**Information provided**
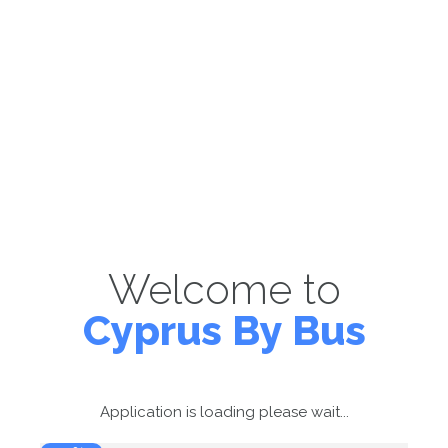
Welcome to
Cyprus By Bus
Application is loading please wait...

**Problem details**
Leaving out all lines before the one containing "Cyprus By Bus", copy that line and the rest through the end of the listing above exactly.

**The completed task**
Cyprus By Bus
Application is loading please wait...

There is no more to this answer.